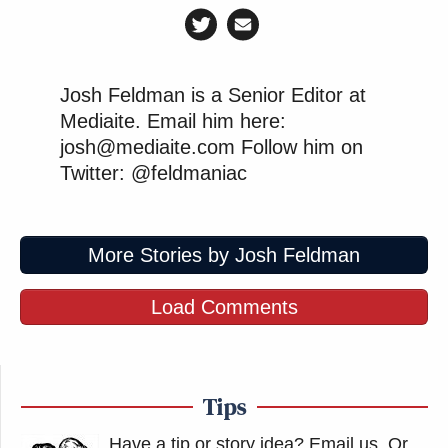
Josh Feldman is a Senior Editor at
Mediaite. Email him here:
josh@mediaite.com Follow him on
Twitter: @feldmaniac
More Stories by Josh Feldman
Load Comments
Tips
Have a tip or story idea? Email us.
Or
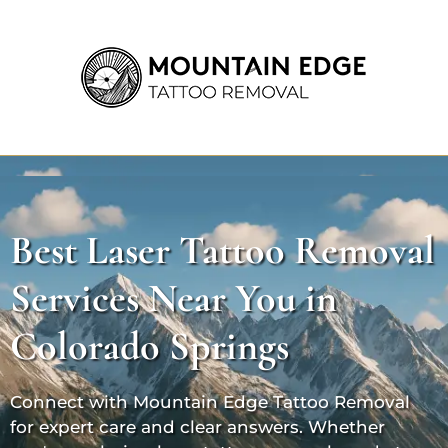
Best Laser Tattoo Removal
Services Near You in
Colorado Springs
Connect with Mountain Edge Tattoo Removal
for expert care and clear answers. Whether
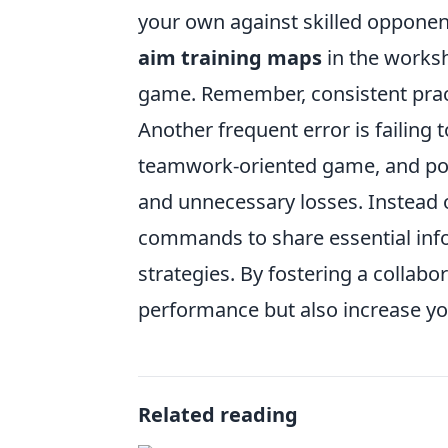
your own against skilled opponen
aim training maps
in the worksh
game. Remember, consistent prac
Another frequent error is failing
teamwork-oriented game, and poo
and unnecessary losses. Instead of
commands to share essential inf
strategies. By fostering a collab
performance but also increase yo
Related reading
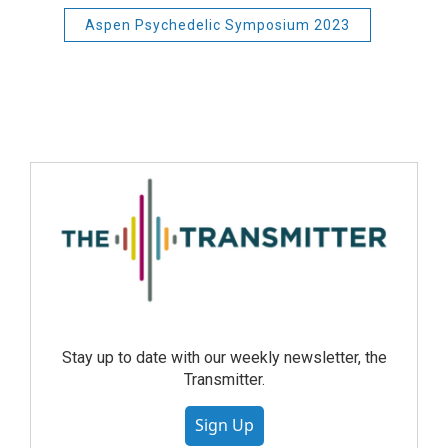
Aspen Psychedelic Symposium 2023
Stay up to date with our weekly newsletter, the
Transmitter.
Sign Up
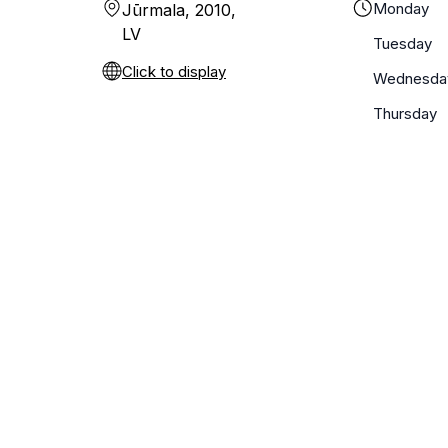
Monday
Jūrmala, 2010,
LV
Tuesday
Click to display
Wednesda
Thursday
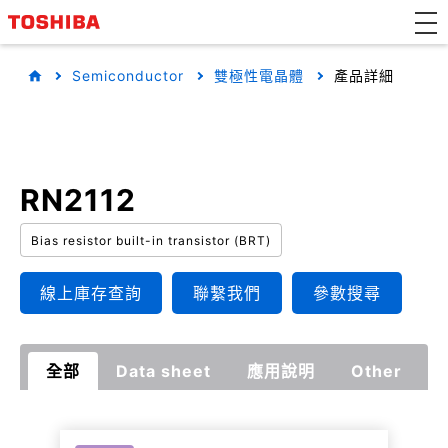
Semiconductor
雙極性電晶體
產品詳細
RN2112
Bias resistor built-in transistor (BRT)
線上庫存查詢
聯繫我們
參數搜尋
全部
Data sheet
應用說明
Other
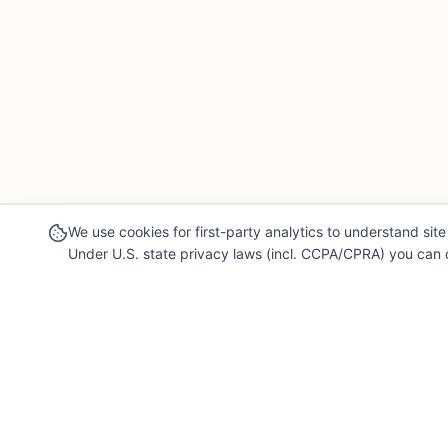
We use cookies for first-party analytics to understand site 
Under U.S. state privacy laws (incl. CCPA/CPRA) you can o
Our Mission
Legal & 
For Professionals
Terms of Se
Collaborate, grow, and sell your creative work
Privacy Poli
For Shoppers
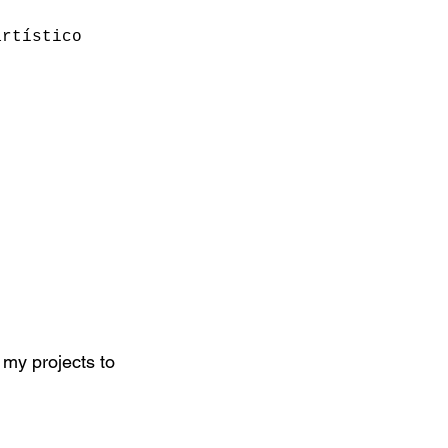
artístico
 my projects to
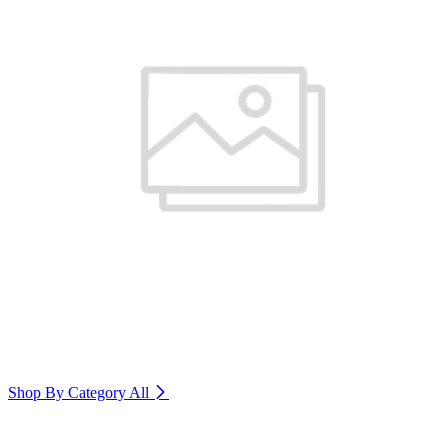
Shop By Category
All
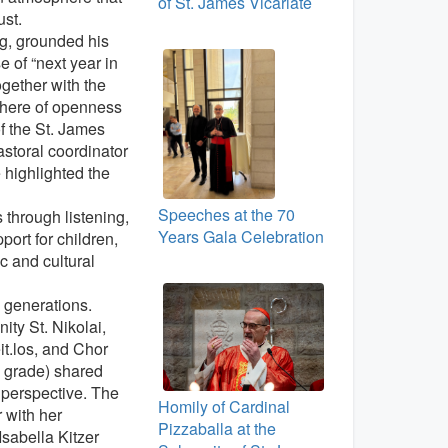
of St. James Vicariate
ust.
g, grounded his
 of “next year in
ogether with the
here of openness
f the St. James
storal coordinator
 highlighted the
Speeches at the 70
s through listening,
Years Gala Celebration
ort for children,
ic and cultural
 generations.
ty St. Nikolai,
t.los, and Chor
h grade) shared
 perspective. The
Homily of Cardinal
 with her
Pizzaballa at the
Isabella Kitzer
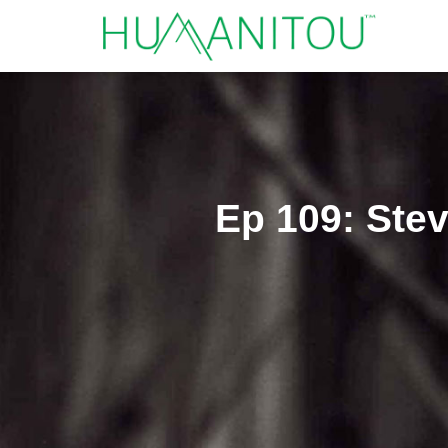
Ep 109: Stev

==

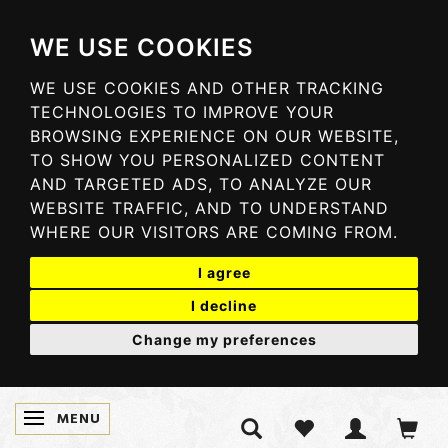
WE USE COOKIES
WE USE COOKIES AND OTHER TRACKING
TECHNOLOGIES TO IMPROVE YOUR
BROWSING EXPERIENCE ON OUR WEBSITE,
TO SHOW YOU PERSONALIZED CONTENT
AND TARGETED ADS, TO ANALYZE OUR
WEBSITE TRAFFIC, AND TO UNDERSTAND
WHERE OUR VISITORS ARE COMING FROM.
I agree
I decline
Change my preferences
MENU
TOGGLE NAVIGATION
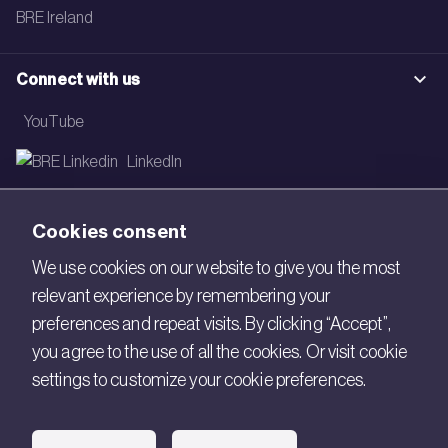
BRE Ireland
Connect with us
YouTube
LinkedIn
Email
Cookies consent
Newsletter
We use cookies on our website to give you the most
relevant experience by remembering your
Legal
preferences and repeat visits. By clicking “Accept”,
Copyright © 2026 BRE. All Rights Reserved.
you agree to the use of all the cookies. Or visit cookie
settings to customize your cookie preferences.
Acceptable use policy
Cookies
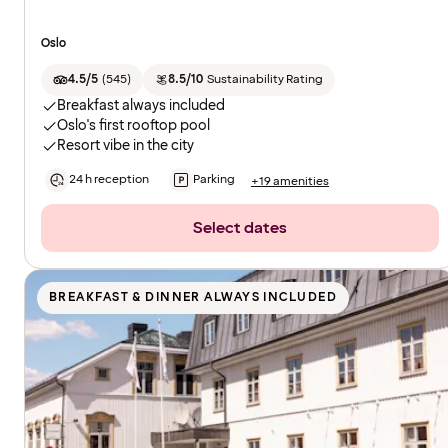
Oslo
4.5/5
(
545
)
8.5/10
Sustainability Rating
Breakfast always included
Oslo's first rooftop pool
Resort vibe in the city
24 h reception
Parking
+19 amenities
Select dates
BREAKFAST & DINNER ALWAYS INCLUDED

▶ **Your objective**
The copy should hold only the lines from the one with "t.los, and Chor" through the one with "Ep 109: Stev", exactly as they stand above. Leave out the pictures.

▶ **Exercise response**
t.los, and Chor
h grade) shared
 perspective. The
Homily of Cardinal
 with her
Pizzaballa at the
Isabella Kitzer
Ep 109: Stev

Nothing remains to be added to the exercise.